Dès qu’il fut en wagon, il se reprit à développer son rêve.

À deux heures du matin, Octave carillonnait bruyamment à la porte de la maison maternelle et paternelle — sonnette de nuit, — et mettait en émoi le paisible quartier des Aubettes.

« Qui donc est malade ? se demandaient les commères d’une fenêtre à l’autre.

— Le docteur n’est pas en ville ! cria la vieille servante, de sa lucarne au dernier étage.

— C’est moi, Octave !… Descendez m’ouvrir, Francine ! »

Après dix minutes d’attente, Octave réussit à pénétrer dans la maison. Sa mère et sa sœur Jeanne, précipitamment descendues en robe de chambre, attendaient l’explication de cette visite.

La lettre du docteur, lue à haute voix, eut bientôt donné la clef du mystère.
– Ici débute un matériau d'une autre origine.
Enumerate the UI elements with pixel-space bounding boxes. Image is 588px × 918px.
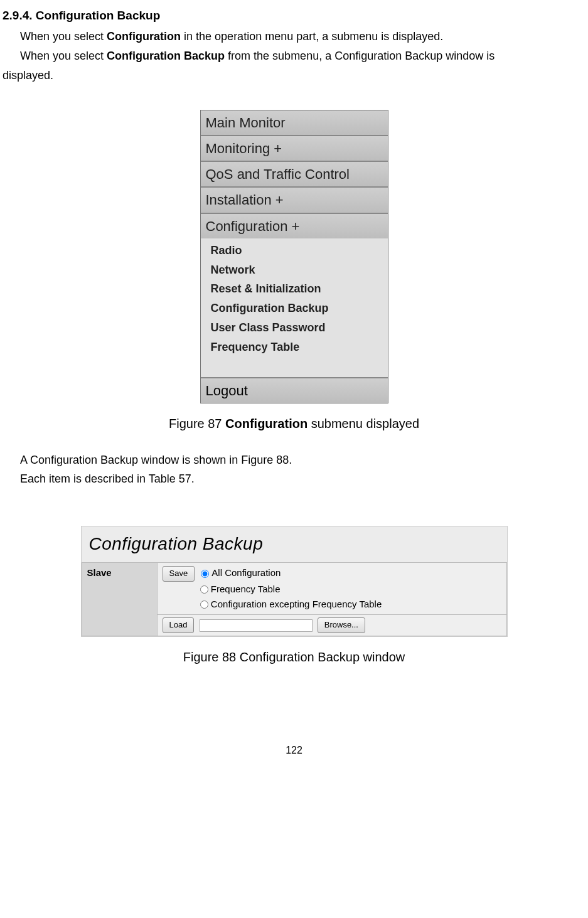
paragraph-4: A Configuration Backup window is shown i…	[3, 451, 585, 469]
text-bold: Configuration Backup	[107, 50, 225, 62]
section-heading: 2.9.4. Configuration Backup	[3, 6, 585, 25]
radio-except-freq-label: Configuration excepting Frequency Table	[211, 599, 382, 609]
figure-88-caption: Figure 88 Configuration Backup window	[3, 647, 585, 667]
menu-item-main-monitor[interactable]: Main Monitor	[201, 110, 388, 136]
menu-item-configuration[interactable]: Configuration +	[201, 214, 388, 238]
slave-label: Slave	[82, 563, 157, 636]
radio-freq-table[interactable]	[200, 585, 208, 594]
radio-except-freq[interactable]	[200, 600, 208, 609]
menu-item-qos[interactable]: QoS and Traffic Control	[201, 162, 388, 188]
radio-group: All Configuration Frequency Table Config…	[163, 567, 382, 609]
paragraph-2: When you select Configuration Backup fro…	[3, 47, 585, 65]
paragraph-1: When you select Configuration in the ope…	[3, 28, 585, 46]
load-cell: Load Browse...	[157, 614, 506, 636]
submenu-item-reset[interactable]: Reset & Initialization	[201, 279, 388, 299]
figure-87-caption: Figure 87 Configuration submenu displaye…	[3, 414, 585, 434]
menu-item-monitoring[interactable]: Monitoring +	[201, 136, 388, 162]
menu-item-installation[interactable]: Installation +	[201, 188, 388, 213]
page-number: 122	[3, 742, 585, 759]
menu-item-logout[interactable]: Logout	[201, 377, 388, 403]
radio-freq-table-label: Frequency Table	[211, 584, 281, 594]
text: from the submenu, a Configuration Backup…	[225, 50, 494, 62]
figure-88: Configuration Backup Slave Save All Conf…	[3, 526, 585, 637]
text: in the operation menu part, a submenu is…	[181, 30, 443, 43]
config-backup-table: Slave Save All Configuration Frequency T…	[82, 562, 507, 636]
paragraph-5: Each item is described in Table 57.	[3, 470, 585, 488]
text: When you select	[20, 50, 107, 62]
config-backup-title: Configuration Backup	[82, 526, 507, 562]
paragraph-3: displayed.	[3, 67, 585, 85]
submenu-item-user-class[interactable]: User Class Password	[201, 318, 388, 338]
save-cell: Save All Configuration Frequency Table C…	[157, 563, 506, 614]
save-button[interactable]: Save	[163, 566, 195, 582]
text: submenu displayed	[307, 417, 419, 430]
text: When you select	[20, 30, 107, 43]
config-backup-window: Configuration Backup Slave Save All Conf…	[81, 526, 508, 637]
browse-button[interactable]: Browse...	[318, 617, 365, 633]
file-path-input[interactable]	[200, 619, 313, 632]
load-button[interactable]: Load	[163, 617, 195, 633]
text: Figure 87	[169, 417, 225, 430]
text-bold: Configuration	[225, 417, 307, 430]
figure-87: Main Monitor Monitoring + QoS and Traffi…	[3, 110, 585, 403]
config-menu: Main Monitor Monitoring + QoS and Traffi…	[200, 110, 388, 403]
submenu-item-config-backup[interactable]: Configuration Backup	[201, 299, 388, 318]
radio-all-config[interactable]	[201, 570, 209, 578]
text-bold: Configuration	[107, 30, 181, 43]
submenu-item-freq-table[interactable]: Frequency Table	[201, 338, 388, 357]
submenu: Radio Network Reset & Initialization Con…	[201, 238, 388, 377]
radio-all-config-label: All Configuration	[211, 567, 281, 578]
submenu-item-network[interactable]: Network	[201, 260, 388, 280]
submenu-item-radio[interactable]: Radio	[201, 241, 388, 260]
Mme Sarrasin fut un moment éblouie. Elle embrassa son fils et sa fille en pleurant de joie. Il lui semblait que l’univers allait être à eux maintenant, et que le malheur n’oserait jamais s’attaquer à des jeunes gens qui possédaient quelques centaines de millions. Cependant, les femmes ont plus tôt fait que les hommes de s’habituer à ces grands coups du sort. Mme Sarrasin relut la lettre de son mari, se dit que c’était à lui, en somme, qu’il appartenait de décider de sa destinée et de celle de ses enfants, et le calme rentra dans son cœur. Quant à Jeanne, elle était heureuse de la joie de sa mère et de son frère ; mais son imagination de treize ans ne rêvait pas de bonheur plus grand que celui de cette petite maison modeste où sa vie s’écoulait doucement entre les leçons de ses maîtres et les caresses de ses parents. Elle ne voyait pas trop en quoi quelques liasses de billets de banque pouvaient changer grand’chose à son existence, et cette perspective ne la troubla pas un instant.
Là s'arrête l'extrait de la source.